Mieszkańcy niektórych górskich miejscowości zobaczyli dziś za oknem śnieg. W Zakopanem spadło nawet 10 cm białego puchu.
Tak długo trzymającej zimy nie było w polskich górach od dawna. To, że w połowie maja w wyższych partiach Tatr można jeszcze spotkać śnieg nikogo nie dziwi. Ale w tym sezonie jest go wyjątkowo dużo - miejscami biała pokrywa ma ponad metr grubości. Jeszcze większym zaskoczeniem jest pogoda w dolinach. We wtorek mieszkańcy wielu górskich miejscowości zobaczyli rano za oknami świat przykryty śniegiem. W samym Zakopanem miejscami leży 10 centymetrowa warstwa, która jest efektem dzisiejszych opadów. Na podhalańskich drogach zalega błoto pośniegowe, warunki do jazdy są fatalne.
W samych Tatrach opady są intensywniejsze. Od poniedziałku przybyło już kilkanaście centymetrów świeżego śniegu. Warunki do uprawiania turystyki są fatalne, a w górach wciąż obowiązuje zagrożenie lawinowe 1. stopnia.
Śnieg spadł również w Beskidach. Na Skrzycznem prószyło śniegiem już wczoraj. W samym Szczyrku obecnie pada deszcz.

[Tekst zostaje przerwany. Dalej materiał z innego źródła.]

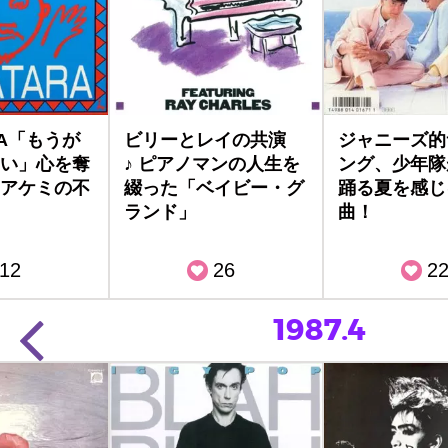
RA「もうが
ビリーとレイの共演
ジャニーズ的
い」心を奪
♪ ピアノマンの人生を
ング、少年隊
アケミの不
綴った「ベイビー・グ
踊る夏を感じ
ランド」
曲！
12
26
2
1987.4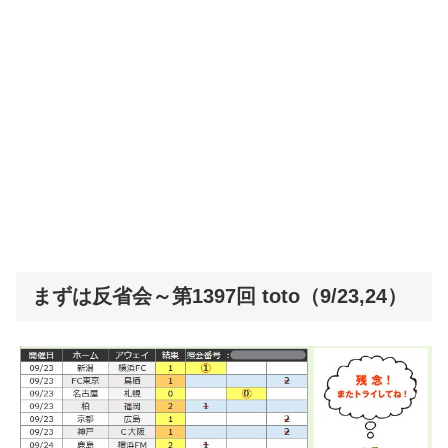
まずは反省会～第1397回 toto（9/23,24）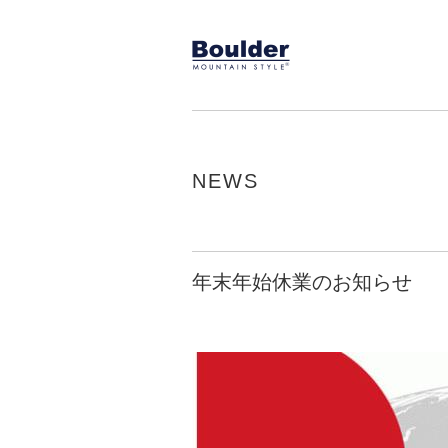
NEWS
年末年始休業のお知らせ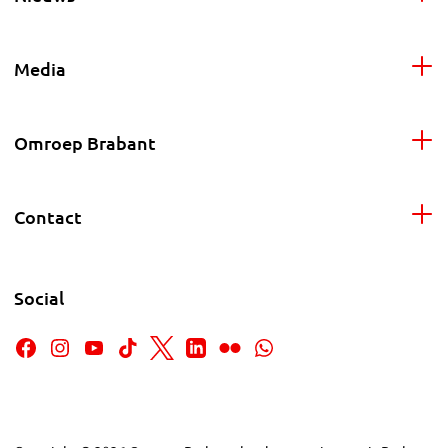
Media
Omroep Brabant
Contact
Social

Środa ma być jeszcze zimna i deszczowa. Dopiero w godzinach wieczornych temperatura powinna powoli wzrastać. Od czwartku w polskie góry ma wrócić słońce. W weekend w Zakopanem temperatura powinna przekroczyć w najcieplejszych porach dnia 20 st., a w Szczyrku nawet 22 st.